Structured page parsing data
################

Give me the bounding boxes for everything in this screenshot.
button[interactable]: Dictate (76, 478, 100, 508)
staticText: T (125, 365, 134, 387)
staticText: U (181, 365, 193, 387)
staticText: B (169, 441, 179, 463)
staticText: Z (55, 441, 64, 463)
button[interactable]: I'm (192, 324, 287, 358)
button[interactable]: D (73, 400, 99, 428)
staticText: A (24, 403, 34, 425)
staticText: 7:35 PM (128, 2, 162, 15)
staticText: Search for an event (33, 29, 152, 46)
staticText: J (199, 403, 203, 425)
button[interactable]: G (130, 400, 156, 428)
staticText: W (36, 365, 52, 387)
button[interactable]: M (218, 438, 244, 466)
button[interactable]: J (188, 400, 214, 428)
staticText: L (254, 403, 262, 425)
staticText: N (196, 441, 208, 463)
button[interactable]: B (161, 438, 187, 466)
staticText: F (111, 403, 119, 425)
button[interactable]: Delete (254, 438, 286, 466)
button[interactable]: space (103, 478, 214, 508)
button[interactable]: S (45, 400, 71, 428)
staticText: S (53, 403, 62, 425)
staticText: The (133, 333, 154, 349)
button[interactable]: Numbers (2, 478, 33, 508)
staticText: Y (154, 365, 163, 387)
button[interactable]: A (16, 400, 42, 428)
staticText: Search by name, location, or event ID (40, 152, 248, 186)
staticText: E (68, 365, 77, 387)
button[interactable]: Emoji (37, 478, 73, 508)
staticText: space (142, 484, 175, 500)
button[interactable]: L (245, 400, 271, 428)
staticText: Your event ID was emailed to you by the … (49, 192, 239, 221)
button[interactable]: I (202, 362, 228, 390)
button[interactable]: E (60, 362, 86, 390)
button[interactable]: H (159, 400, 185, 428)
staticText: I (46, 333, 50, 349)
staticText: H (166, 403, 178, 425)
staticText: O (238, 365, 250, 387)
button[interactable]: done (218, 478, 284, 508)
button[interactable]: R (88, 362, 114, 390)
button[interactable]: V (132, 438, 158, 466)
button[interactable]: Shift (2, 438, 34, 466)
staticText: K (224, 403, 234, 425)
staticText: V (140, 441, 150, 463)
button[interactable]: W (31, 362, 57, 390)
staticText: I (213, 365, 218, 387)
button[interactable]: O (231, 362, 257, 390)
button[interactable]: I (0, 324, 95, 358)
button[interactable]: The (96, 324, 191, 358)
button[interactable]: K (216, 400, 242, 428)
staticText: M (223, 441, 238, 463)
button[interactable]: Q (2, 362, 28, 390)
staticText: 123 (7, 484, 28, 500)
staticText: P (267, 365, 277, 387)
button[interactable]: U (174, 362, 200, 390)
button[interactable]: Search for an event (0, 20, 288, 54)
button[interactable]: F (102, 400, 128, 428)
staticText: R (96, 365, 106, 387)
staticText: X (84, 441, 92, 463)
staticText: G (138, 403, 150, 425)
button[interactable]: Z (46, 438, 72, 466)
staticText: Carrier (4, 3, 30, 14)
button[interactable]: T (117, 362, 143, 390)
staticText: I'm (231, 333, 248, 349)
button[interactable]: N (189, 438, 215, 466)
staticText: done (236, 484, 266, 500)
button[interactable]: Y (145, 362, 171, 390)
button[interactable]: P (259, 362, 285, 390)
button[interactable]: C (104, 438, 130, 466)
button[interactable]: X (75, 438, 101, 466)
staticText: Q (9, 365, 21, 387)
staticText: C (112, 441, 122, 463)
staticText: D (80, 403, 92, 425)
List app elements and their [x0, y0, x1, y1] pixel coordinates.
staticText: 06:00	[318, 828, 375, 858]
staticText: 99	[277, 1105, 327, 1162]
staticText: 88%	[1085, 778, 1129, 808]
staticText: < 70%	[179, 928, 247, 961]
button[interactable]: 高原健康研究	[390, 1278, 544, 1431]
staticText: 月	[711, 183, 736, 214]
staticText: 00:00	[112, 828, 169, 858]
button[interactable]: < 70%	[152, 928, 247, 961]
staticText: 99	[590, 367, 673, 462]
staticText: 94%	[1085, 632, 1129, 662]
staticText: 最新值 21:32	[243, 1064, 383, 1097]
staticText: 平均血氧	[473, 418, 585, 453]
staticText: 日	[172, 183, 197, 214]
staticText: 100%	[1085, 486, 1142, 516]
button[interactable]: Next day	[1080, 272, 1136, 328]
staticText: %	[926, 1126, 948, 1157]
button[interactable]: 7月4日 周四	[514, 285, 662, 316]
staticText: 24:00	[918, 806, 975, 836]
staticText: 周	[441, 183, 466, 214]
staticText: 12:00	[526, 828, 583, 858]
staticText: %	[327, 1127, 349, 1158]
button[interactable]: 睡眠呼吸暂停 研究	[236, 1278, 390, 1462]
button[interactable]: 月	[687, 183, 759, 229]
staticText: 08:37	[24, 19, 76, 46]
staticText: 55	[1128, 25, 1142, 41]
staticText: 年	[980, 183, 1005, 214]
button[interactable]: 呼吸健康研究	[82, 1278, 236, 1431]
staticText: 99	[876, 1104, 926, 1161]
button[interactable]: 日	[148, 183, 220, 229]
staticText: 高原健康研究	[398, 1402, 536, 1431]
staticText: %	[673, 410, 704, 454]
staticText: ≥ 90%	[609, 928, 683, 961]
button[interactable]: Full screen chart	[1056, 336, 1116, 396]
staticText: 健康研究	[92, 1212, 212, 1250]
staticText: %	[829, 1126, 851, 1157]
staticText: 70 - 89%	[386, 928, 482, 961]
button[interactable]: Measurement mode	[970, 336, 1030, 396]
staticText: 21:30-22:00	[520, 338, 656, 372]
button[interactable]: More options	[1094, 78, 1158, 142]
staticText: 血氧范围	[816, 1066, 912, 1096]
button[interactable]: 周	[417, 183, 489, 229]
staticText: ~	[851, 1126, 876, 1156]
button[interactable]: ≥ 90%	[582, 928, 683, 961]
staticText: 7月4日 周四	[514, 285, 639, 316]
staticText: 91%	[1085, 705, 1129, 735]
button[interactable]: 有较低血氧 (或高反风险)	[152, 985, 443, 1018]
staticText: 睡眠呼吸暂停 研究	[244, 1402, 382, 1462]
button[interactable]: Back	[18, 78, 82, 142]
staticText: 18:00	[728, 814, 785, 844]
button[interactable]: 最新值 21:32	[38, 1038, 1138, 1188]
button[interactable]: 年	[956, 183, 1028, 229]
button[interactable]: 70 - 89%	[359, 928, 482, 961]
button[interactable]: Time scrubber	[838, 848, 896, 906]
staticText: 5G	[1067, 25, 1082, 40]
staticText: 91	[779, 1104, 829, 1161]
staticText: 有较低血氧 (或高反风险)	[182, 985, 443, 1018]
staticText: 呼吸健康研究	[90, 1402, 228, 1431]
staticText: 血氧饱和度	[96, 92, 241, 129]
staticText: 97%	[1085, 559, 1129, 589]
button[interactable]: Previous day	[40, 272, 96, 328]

################

Would you please copy every line in the data that contains the word "高原健康研究"?

button[interactable]: 高原健康研究	[390, 1278, 544, 1431]
staticText: 高原健康研究	[398, 1402, 536, 1431]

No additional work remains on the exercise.